Deze burgerwoning werd in 1924 in beaux-artsstijl ontworpen door de Gentse architect Jean Bauwens, wonende in de Ottergemsesteenweg 230 in Gent. De opdrachtgever was Robert Barra, die in de achterliggende Warnefordstraat 51 in Sint-Amandsberg woonde. De woning werd in 1927 in het kadaster geregistreerd. De keuze voor de beaux-artsstijl past volledig bij de gesloten middelhoge interbellumbebouwing in de straat, die voornamelijk uit decoratieve of sobere art deco, of historiserende bouwstijlen bestaat. Van de hand van Bauwens kennen we verder nog de art-decowoning in de Distelstraat 49 en de woning in cottagestijl in de Patijntjestraat 35–39 in Gent.
De burgerwoning telt twee ongelijke traveeën en drie bouwlagen onder een pannen zadeldak met zonnepanelen en de nok parallel met de straat. De lijstgevel is opgebouwd uit een rood baksteenparement, op de gelijkvloerse verdieping overschilderd, op een hardstenen plint en is bovenaan afgeboord door een sterk uitkragende recente bakgoot. Aan de rechterzijde is de brede venstertravee over de gehele hoogte gevat tussen twee bepleisterde pilasters. Deze zijn bekroond met een medaillon waarin een monogram opgenomen is met de letters 'VB', waarschijnlijk de initialen van het echtpaar dat de woning liet bouwen. De travee wordt gedomineerd door een flauw uitkragende convexe erker die over de verdiepingen doorloopt, ondersteund door een centrale gecanneleerd console. Per verdieping bevat deze drie rechthoekige vensters, bovenaan omlijst met een versierde bepleistering. De overige gevelopeningen zijn getoogd. Onder de erker zijn twee identieke vensters uitgewerkt met houten guillotineramen. De bovenlichten hebben een roedeverdeling en het kalf is versierd met een tandfries. De smalle deurtravee aan de linkerkant bevat beneden een houten voordeur onder een ingedeeld bovenlicht en met tandfries op het kalf. De deur is ter hoogte van het bovenlicht omlijst met een geprofileerde bepleistering. De verdiepingen van de deurtravee zijn identiek, deze bevatten elk een venster in een bepleisterde geprofileerde omlijsting met oren.
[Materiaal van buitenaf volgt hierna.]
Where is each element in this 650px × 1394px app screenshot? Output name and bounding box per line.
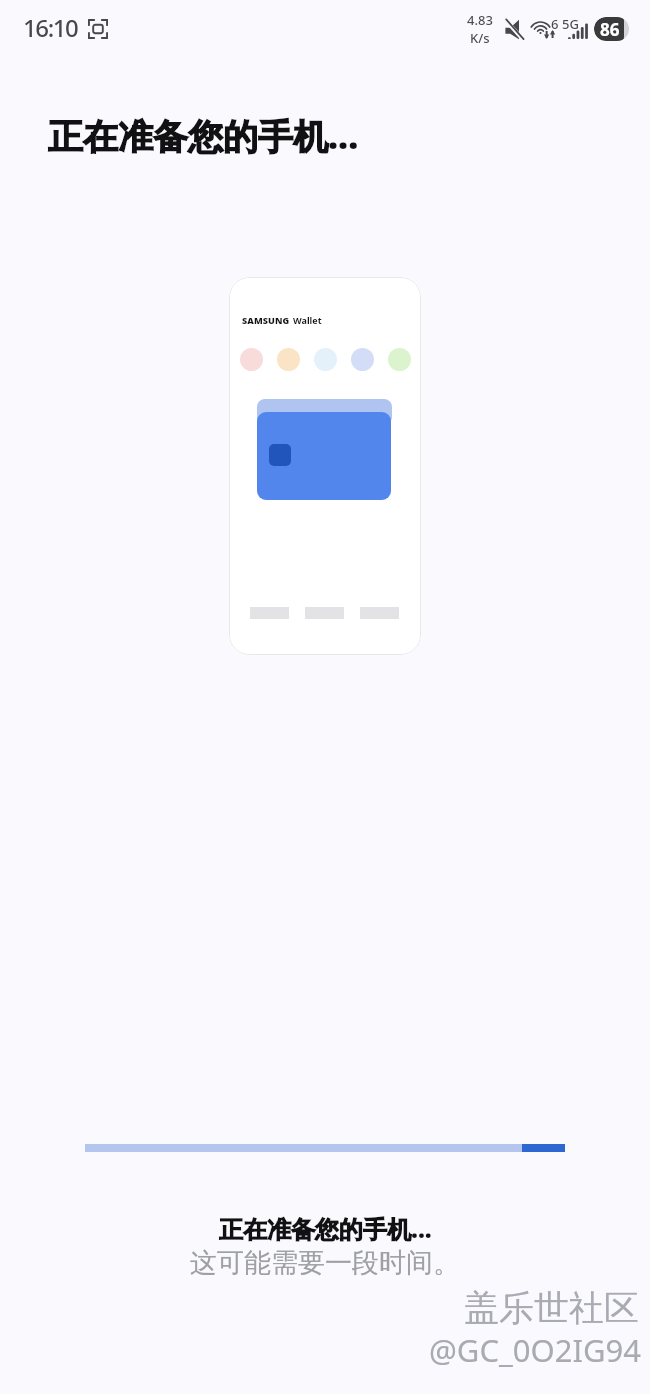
staticText: 16:10 xyxy=(23,11,78,44)
button[interactable] xyxy=(388,348,411,371)
staticText: 86 xyxy=(600,18,620,41)
other: Wi-Fi 6 connected xyxy=(533,19,555,39)
button[interactable]: Payment card xyxy=(257,412,391,500)
button[interactable] xyxy=(277,348,300,371)
other: Sound off xyxy=(505,19,525,40)
staticText: @GC_0O2IG94 xyxy=(429,1329,642,1371)
button[interactable] xyxy=(240,348,263,371)
button[interactable]: Smart capture xyxy=(88,19,108,39)
other: Mobile signal xyxy=(568,20,590,39)
staticText: SAMSUNG xyxy=(242,314,290,326)
button[interactable] xyxy=(314,348,337,371)
staticText: 正在准备您的手机... xyxy=(48,112,359,160)
staticText: 正在准备您的手机... xyxy=(219,1212,432,1245)
staticText: Wallet xyxy=(293,314,322,326)
staticText: 盖乐世社区 xyxy=(464,1286,639,1330)
staticText: K/s xyxy=(470,29,490,47)
other: Battery 86 percent xyxy=(594,17,629,41)
other: Samsung Wallet illustration xyxy=(229,277,421,655)
staticText: 这可能需要一段时间。 xyxy=(190,1246,460,1280)
staticText: 4.83 xyxy=(467,11,493,29)
staticText: 6 xyxy=(551,15,559,33)
button[interactable] xyxy=(351,348,374,371)
button[interactable]: 16:10 xyxy=(23,11,78,44)
staticText: 5G xyxy=(562,15,579,33)
other: Progress xyxy=(85,1144,565,1152)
De architect geeft de woning een conventionele enkelhuisindeling mee. Via de voordeur betreedt men de inkomhal met trappartij die alle verdiepingen verbindt. De rechtertravee wordt ingenomen door de salon aan de straatzijde, die in enfilade staat met de eetplaats en de veranda met dakkoepel aan de tuinzijde. Achter de traphal is er naast de koer een opeenvolging van keuken, schotelhuis, toilet en berging, in een smallere en lagere uitbouw. Het bordes van de trappartij geeft uit op een kamer boven de keuken. De verdiepingen zijn identiek ingericht, waarbij er zich twee kamers aan de straatzijde bevinden en een kamer langs de tuinzijde naast de traphal. Verder is de woning deels onderkelderd.
- Kadasterarchief Oost-Vlaanderen, Mutatieschetsen Gent, afdeling XIX (Sint-Amandsberg), 1927/1/136.
- Stadsarchief Gent, Bouwaanvragen Sint-Amandsberg, BA-SA, 1924/1704.